— EXERCISE BRIEF —
From the records below, work out how many lines carry the string "colouring". Leave out everything but the number.

*** DATASET RECORDS Section Begins ***

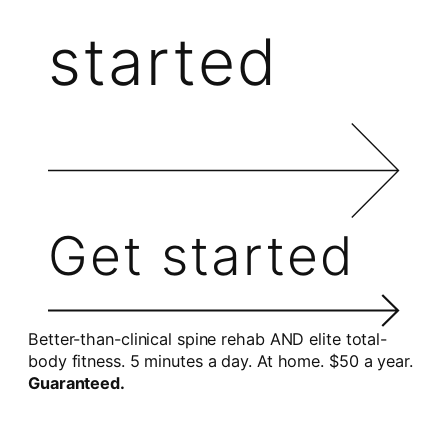
started
Get started
Better-than-clinical spine rehab AND elite total-
body fitness. 5 minutes a day. At home. $50 a year.
Guaranteed.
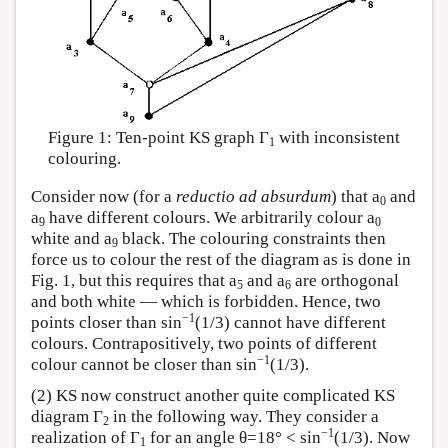
Figure 1: Ten-point KS graph Γ
with inconsistent
1
colouring.
Consider now (for a
reductio ad absurdum
) that a
and
0
a
have different colours. We arbitrarily colour a
9
0
white and a
black. The colouring constraints then
9
force us to colour the rest of the diagram as is done in
Fig. 1, but this requires that a
and a
are orthogonal
5
6
and both white — which is forbidden. Hence, two
−1
points closer than sin
(1/3) cannot have different
colours. Contrapositively, two points of different
−1
colour cannot be closer than sin
(1/3).
(2) KS now construct another quite complicated KS
diagram Γ
in the following way. They consider a
2
−1
realization of Γ
for an angle θ=18° < sin
(1/3). Now
1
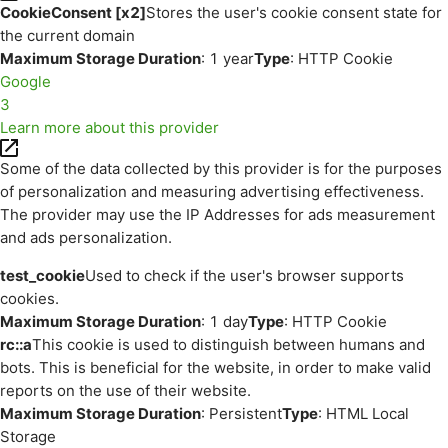
CookieConsent [x2]
Stores the user's cookie consent state for
the current domain
Maximum Storage Duration
: 1 year
Type
: HTTP Cookie
Google
3
Learn more about this provider
Some of the data collected by this provider is for the purposes
of personalization and measuring advertising effectiveness.
The provider may use the IP Addresses for ads measurement
and ads personalization.
test_cookie
Used to check if the user's browser supports
cookies.
Maximum Storage Duration
: 1 day
Type
: HTTP Cookie
rc::a
This cookie is used to distinguish between humans and
bots. This is beneficial for the website, in order to make valid
reports on the use of their website.
Maximum Storage Duration
: Persistent
Type
: HTML Local
Storage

*** DATASET RECORDS Section Ends ***

— RESPONSE TO THIS TASK —
2